Exercise material:
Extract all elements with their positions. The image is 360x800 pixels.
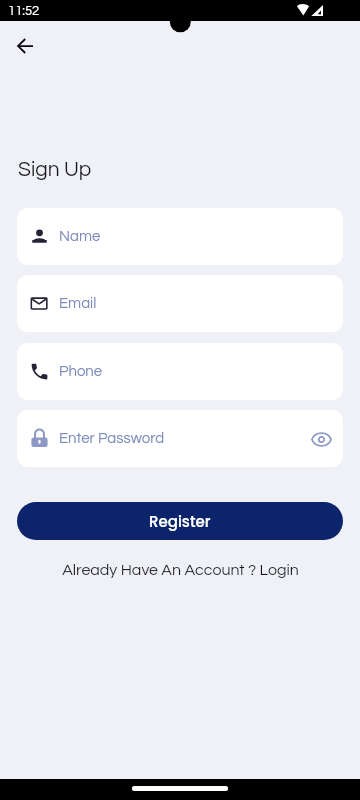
button[interactable]: Name <box>17 208 343 265</box>
button[interactable]: Enter Password <box>17 410 343 467</box>
staticText: Enter Password <box>59 431 165 446</box>
staticText: Name <box>59 229 101 244</box>
staticText: 11:52 <box>8 4 40 17</box>
button[interactable]: Phone <box>17 343 343 400</box>
staticText: Sign Up <box>18 159 92 181</box>
button[interactable]: Register <box>17 502 343 540</box>
button[interactable]: Back <box>7 27 44 64</box>
staticText: Phone <box>59 364 103 379</box>
staticText: Email <box>59 296 97 311</box>
staticText: Already Have An Account ? Login <box>62 562 299 578</box>
button[interactable]: Show password <box>301 419 341 459</box>
staticText: Register <box>149 511 211 532</box>
button[interactable]: Already Have An Account ? Login <box>54 560 307 580</box>
button[interactable]: Email <box>17 275 343 332</box>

What this task involves:
Return every entry above exactly as written, minus the pictures.

Answer to the exercise:
Extract all elements with their positions. The image is 360x800 pixels.
button[interactable]: Name <box>17 208 343 265</box>
button[interactable]: Enter Password <box>17 410 343 467</box>
staticText: Enter Password <box>59 431 165 446</box>
staticText: Name <box>59 229 101 244</box>
staticText: 11:52 <box>8 4 40 17</box>
button[interactable]: Phone <box>17 343 343 400</box>
staticText: Sign Up <box>18 159 92 181</box>
button[interactable]: Register <box>17 502 343 540</box>
button[interactable]: Back <box>7 27 44 64</box>
staticText: Phone <box>59 364 103 379</box>
staticText: Email <box>59 296 97 311</box>
staticText: Already Have An Account ? Login <box>62 562 299 578</box>
button[interactable]: Show password <box>301 419 341 459</box>
staticText: Register <box>149 511 211 532</box>
button[interactable]: Already Have An Account ? Login <box>54 560 307 580</box>
button[interactable]: Email <box>17 275 343 332</box>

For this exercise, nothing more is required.